Saved entries:
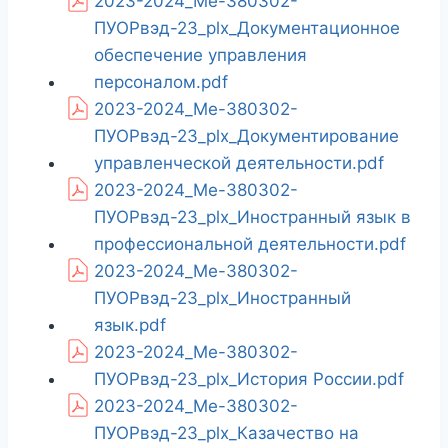
2023-2024_Ме-380302-
ПУОРвэд-23_plx_Документационное
обеспечение управления
персоналом.pdf
2023-2024_Ме-380302-
ПУОРвэд-23_plx_Документирование
управленческой деятельности.pdf
2023-2024_Ме-380302-
ПУОРвэд-23_plx_Иностранный язык в
профессиональной деятельности.pdf
2023-2024_Ме-380302-
ПУОРвэд-23_plx_Иностранный
язык.pdf
2023-2024_Ме-380302-
ПУОРвэд-23_plx_История России.pdf
2023-2024_Ме-380302-
ПУОРвэд-23_plx_Казачество на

*WHAT THE TASK ASKS*: Some lines in the data above may hold the word "деятельности". Say how many, with no other words.

*SOLUTION FOR THIS EXERCISE*: 2